[WHAT NEEDS TO BE DONE]:
From the first line to the last, write out the records exactly.

[SOURCE DATA]:
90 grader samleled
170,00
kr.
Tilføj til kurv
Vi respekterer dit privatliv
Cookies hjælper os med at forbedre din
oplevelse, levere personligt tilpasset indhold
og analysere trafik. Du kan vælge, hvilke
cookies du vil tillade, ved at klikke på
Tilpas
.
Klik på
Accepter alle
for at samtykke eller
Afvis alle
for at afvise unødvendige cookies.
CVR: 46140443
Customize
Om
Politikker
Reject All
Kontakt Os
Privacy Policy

[TASK SOLUTION]:
90 grader samleled
170,00
kr.
Tilføj til kurv
Vi respekterer dit privatliv
Cookies hjælper os med at forbedre din
oplevelse, levere personligt tilpasset indhold
og analysere trafik. Du kan vælge, hvilke
cookies du vil tillade, ved at klikke på
Tilpas
.
Klik på
Accepter alle
for at samtykke eller
Afvis alle
for at afvise unødvendige cookies.
CVR: 46140443
Customize
Om
Politikker
Reject All
Kontakt Os
Privacy Policy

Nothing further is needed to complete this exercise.